A lifelong motor racing fan, Wheatcroft was a regular at Donington during the 1930s, witnessing the clashes between Auto Union and Mercedes-Benz grand prix cars, and after making a fortune in construction and property he acquired the park in 1971.
The track had closed in 1939 and was used by Britain's Ministry of Defence during the Second World War, which left it unfit for racing when motorsport in Europe restarted in the second half of the 1940s. After taking it over, Wheatcroft placed his growing racing car collection at Donington, where it remains to this day, and in 1977 the track held its first race meeting in 38 years.
In 1985, the track was extended to 2.5 miles with the addition of the Melbourne loop in preparation for hosting its first British Motorcycle Grand Prix in 1987. This remained Donington's blue riband event to today, although next year Silverstone will take over the race. But Wheatcroft's ambition was always to bring grand prix racing back to the track and in 1993 he achieved his dream by holding the European Grand Prix – 55 years after the last Donington Grand Prix was won by Tazio Nuvolari.
Ayrton Senna took one of his most famous victories in that race ahead of Damon Hill after a stunning wet weather drive. But it was to be a one-off race for Donington, and the prospect of Formula 1 returning did not arise again until the track, since 2007 under the control of leaseholder Donington Ventures Leisure Ltd, completed a deal to run the British Grand Prix from 2010.

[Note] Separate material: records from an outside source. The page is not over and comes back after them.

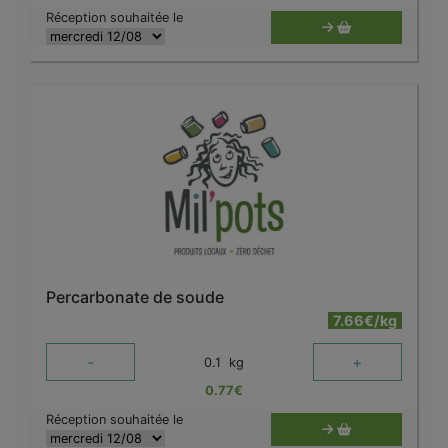
Réception souhaitée le
Percarbonate de soude
7.66€/kg
-
+
0.1
kg
0.77
€
Réception souhaitée le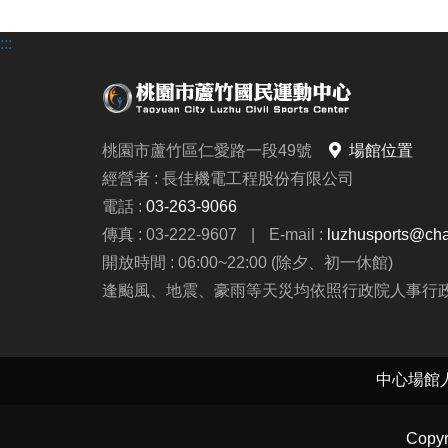
:::
桃園市蘆竹區仁愛路一段49號
場館位置
經營者 : 長佳機電工程股份有限公司
電話 :
03-263-9066
傳真 : 03-222-9607
|
E-mail :
luzhusports@cha
開放時間 : 06:00~22:00 (除夕、初一休館)
逢颱風、地震、豪雨等天災均依照行政院人事行
Copy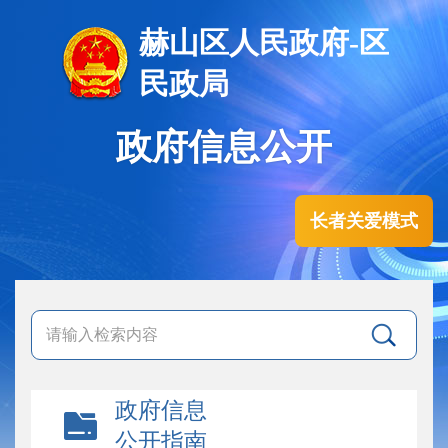
赫山区人民政府-区
民政局
政府信息公开
长者关爱模式
政府信息
公开指南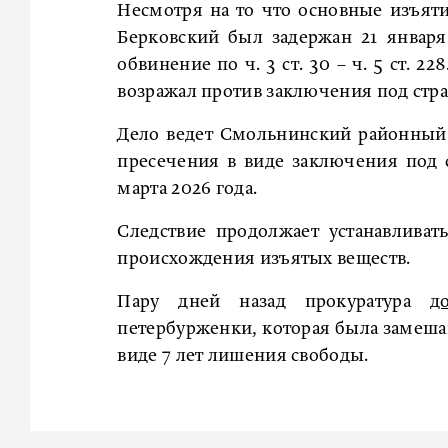
Несмотря на то что основные изъяти
Берковский был задержан 21 январ
обвинение по ч. 3 ст. 30 – ч. 5 ст. 
возражал против заключения под страж
Дело ведет Смольнинский районный 
пресечения в виде заключения под
марта 2026 года.
Следствие продолжает устанавливат
происхождения изъятых веществ.
Пару дней назад прокуратура
д
петербурженки, которая была замешан
виде 7 лет лишения свободы.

Although Wheatcroft's company, Wheatcroft & Son, owned the venue, the company was not directly involved the scheme that earlier this week failed to meet Bernie Ecclestone's final deadline for raising the finance required for track work. In April this year, Wheatcroft and Son launched legal action against DVLL over unpaid rent, although the matter was later settled without going to court.
Wheatcroft passed away peacefully at 10:30 yesterday morning at home with his family. Motorsport fans the world over will mourn the man they have to thank for bringing one of the world's most famous circuits back to life.